Task: When you reach the line containing "possibly even partial" in the entries below, start writing out each line exactly, and stop after the line containing "filter affect the chemistry".

Working data:
******

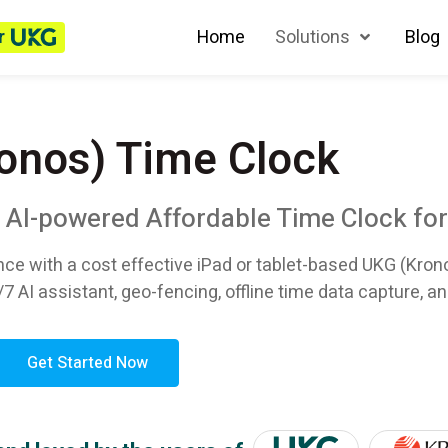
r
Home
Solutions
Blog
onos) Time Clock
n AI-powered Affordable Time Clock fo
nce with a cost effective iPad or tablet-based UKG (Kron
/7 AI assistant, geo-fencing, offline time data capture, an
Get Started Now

******

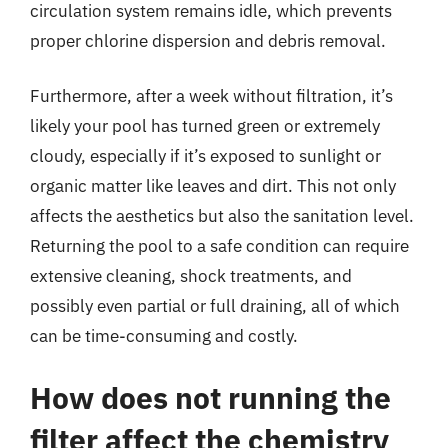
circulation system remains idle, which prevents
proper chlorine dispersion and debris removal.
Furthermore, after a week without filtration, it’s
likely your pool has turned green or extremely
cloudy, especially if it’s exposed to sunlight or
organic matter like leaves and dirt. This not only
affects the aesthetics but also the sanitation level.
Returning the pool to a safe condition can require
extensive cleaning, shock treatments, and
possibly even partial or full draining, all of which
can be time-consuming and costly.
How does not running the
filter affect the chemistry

******

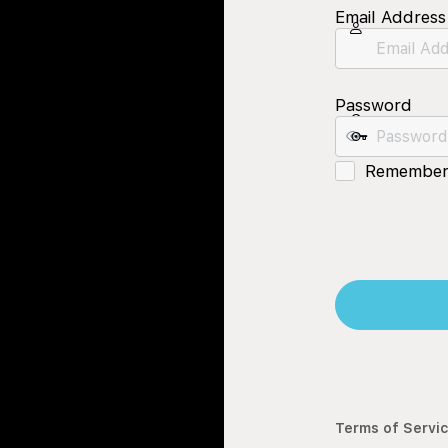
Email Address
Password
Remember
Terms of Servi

******

Task solution:
possibly even partial or full draining, all of which
can be time-consuming and costly.
How does not running the
filter affect the chemistry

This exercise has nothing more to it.